Work to be completed -
Exactly the lines from the one with "automatiquement des informations" through the end of the data below must be set down, and no pictures with them.

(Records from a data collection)
______________________________

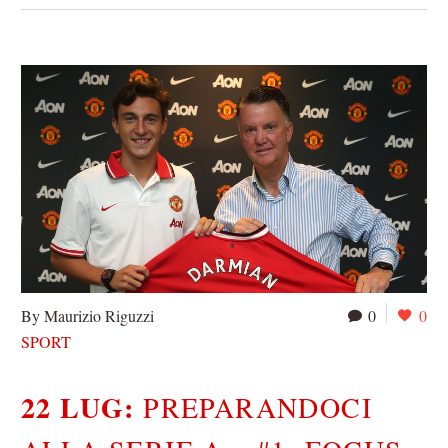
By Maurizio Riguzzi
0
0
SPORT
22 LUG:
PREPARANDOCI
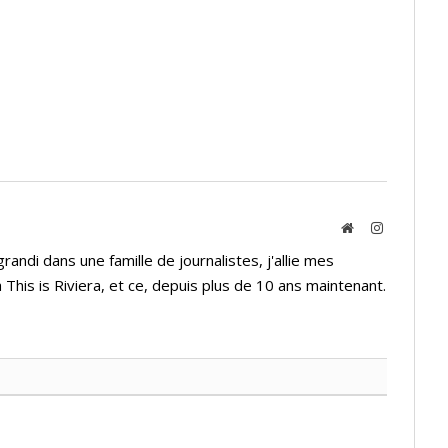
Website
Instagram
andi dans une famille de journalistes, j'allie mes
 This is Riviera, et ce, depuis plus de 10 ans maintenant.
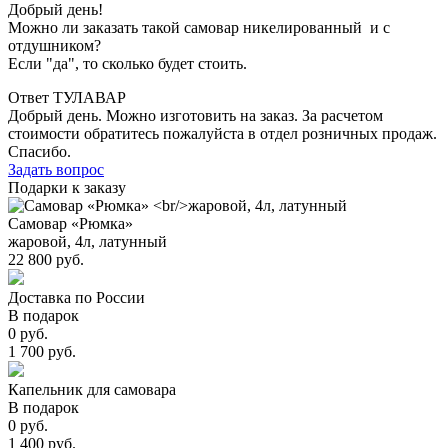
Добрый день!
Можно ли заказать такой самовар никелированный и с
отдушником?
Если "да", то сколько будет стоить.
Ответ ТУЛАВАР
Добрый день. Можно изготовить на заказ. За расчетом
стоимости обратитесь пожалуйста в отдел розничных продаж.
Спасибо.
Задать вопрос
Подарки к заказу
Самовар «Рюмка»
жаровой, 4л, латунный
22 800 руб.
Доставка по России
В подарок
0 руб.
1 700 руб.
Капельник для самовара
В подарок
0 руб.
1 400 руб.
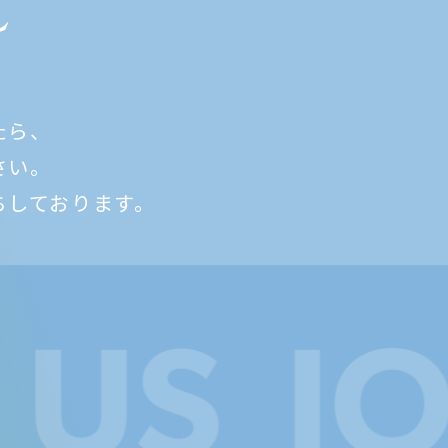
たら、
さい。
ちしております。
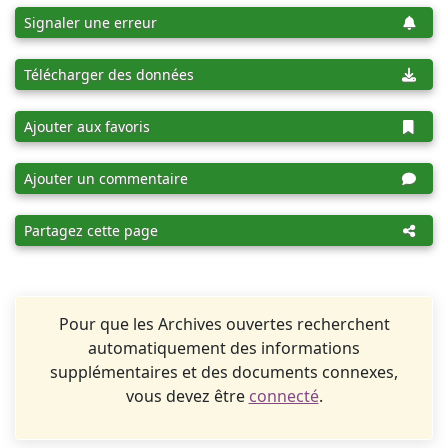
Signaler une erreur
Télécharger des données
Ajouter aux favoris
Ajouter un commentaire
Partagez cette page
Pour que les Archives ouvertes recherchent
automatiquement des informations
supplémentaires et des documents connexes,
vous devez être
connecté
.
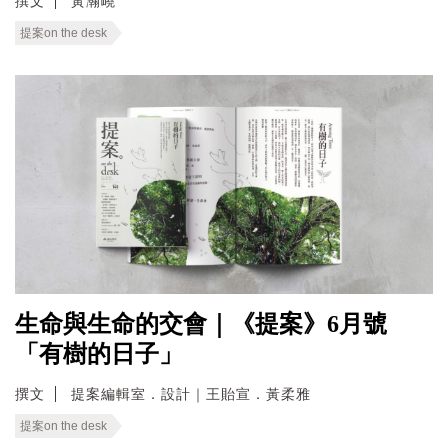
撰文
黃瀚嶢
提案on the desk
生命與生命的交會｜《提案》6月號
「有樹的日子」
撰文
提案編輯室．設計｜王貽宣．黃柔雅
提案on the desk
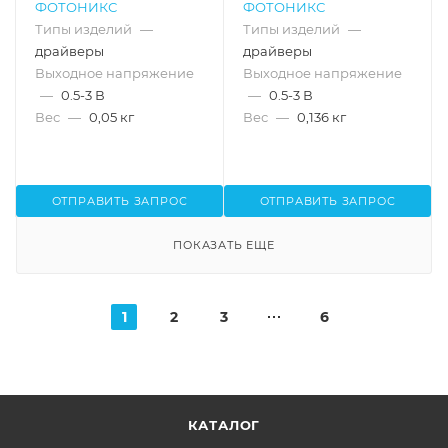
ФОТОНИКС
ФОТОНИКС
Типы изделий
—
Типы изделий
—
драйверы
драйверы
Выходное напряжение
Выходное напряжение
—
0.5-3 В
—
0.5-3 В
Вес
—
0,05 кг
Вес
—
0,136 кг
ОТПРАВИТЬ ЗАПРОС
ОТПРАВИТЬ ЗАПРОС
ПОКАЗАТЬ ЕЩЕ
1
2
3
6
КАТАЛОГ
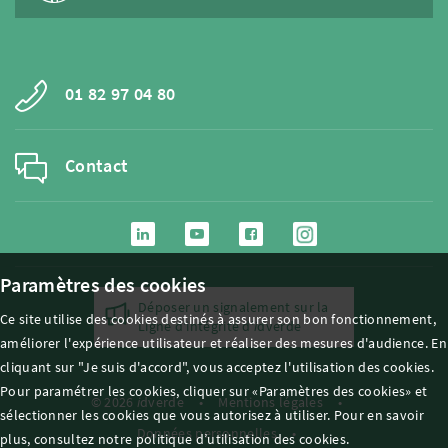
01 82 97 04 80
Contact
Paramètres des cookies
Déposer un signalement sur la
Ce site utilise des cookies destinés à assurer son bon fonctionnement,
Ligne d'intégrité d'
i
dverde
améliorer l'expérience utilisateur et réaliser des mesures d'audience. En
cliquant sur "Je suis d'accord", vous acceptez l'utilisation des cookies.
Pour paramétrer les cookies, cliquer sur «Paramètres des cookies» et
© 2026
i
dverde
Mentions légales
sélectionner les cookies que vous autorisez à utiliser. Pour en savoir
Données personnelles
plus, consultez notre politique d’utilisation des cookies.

______________________________

Written reply -
automatiquement des informations
supplémentaires et des documents connexes,
vous devez être
connecté
.
撰文
黃瀚嶢
提案on the desk
生命與生命的交會｜《提案》6月號
「有樹的日子」
撰文
提案編輯室．設計｜王貽宣．黃柔雅
提案on the desk
ФОТОНИКС
ФОТОНИКС
Типы изделий
—
Типы изделий
—
драйверы
драйверы
Выходное напряжение
Выходное напряжение
—
0.5-3 В
—
0.5-3 В
Вес
—
0,05 кг
Вес
—
0,136 кг
ОТПРАВИТЬ ЗАПРОС
ОТПРАВИТЬ ЗАПРОС
ПОКАЗАТЬ ЕЩЕ
1
2
3
6
КАТАЛОГ
01 82 97 04 80
Contact
Paramètres des cookies
Déposer un signalement sur la
Ce site utilise des cookies destinés à assurer son bon fonctionnement,
Ligne d'intégrité d'
i
dverde
améliorer l'expérience utilisateur et réaliser des mesures d'audience. En
cliquant sur "Je suis d'accord", vous acceptez l'utilisation des cookies.
Pour paramétrer les cookies, cliquer sur «Paramètres des cookies» et
© 2026
i
dverde
Mentions légales
sélectionner les cookies que vous autorisez à utiliser. Pour en savoir
Données personnelles
plus, consultez notre politique d’utilisation des cookies.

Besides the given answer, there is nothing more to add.